Is this something that can fixed or more of a platform issue?
Orbit for Mac
@nik_rivas_barnao Thanks for trying the trial. Really glad the overall feel and notifications are working better for you.
For upgrades, the current purchase includes updates within the v1 line for one year, and you can keep using the version you bought after that. If there is a bigger v2 release later, that may be a separate paid upgrade, but existing customers would not be treated like brand new buyers. I’d plan to make it optional and offer a fair upgrade discount.
On the keyboard delay, that is not the experience I want. Orbit is native Swift and keeps accounts loaded, so it should feel fast once the account is warm. It may be a first-load or local machine issue, especially if it only happens right after switching accounts or waking the app.
Could you try restarting Orbit and checking whether it still happens after the inbox has fully loaded? If it keeps happening, please email me at support@orbitformac.com with your macOS version, Mac model, and when the delay happens. I’d like to look into it.
The "nearly replied from my personal address" moment is the real hook here, that near-miss is universal for anyone running several accounts. One thing that'd make it a stronger buy for me: carry the account's color or identity into the compose and reply window itself, not just the app chrome. The wrong-account send happens the instant you hit send, so, the reminder needs to be right there while you're typing, not one glance away.
Orbit for Mac
@syed_noor4 You just described the roadmap item I care about most. Today Orbit keeps the identity at the frame level: the account's avatar and color stay in view, and compose always opens inside that account's own room, never a shared one. But you are right that the strongest reminder belongs inside the compose window itself, right where you are typing. A per-account tint on the compose surface is doable with the same light styling layer I already use for badges, so it goes on the shortlist for the next update. This is exactly the kind of comment that decides what v1.1 looks like. Thank you, Syed.

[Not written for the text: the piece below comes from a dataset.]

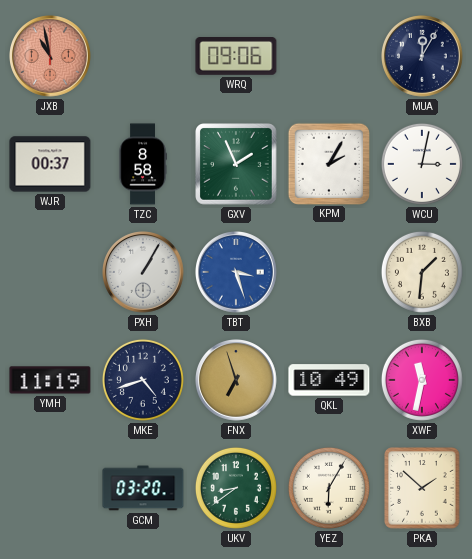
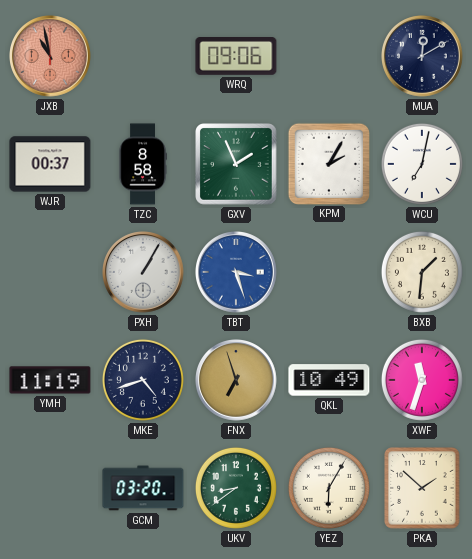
MUA: 12:05 -> 12:10
WCU: 3:02 -> 7:02
XWF: 11:32 -> 11:33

@andrewbuilds Love that it's already on the shortlist, Andrew. One thing that might help when you build it: the single most important pixel is the send button itself, since that's the last thing your eye lands on before it's irreversible. The other spot the wrong-account slip sneaks in is reply/forward, where the account context can quietly switch mid-thread, so worth having the tint follow that too. Looking forward to v1.1.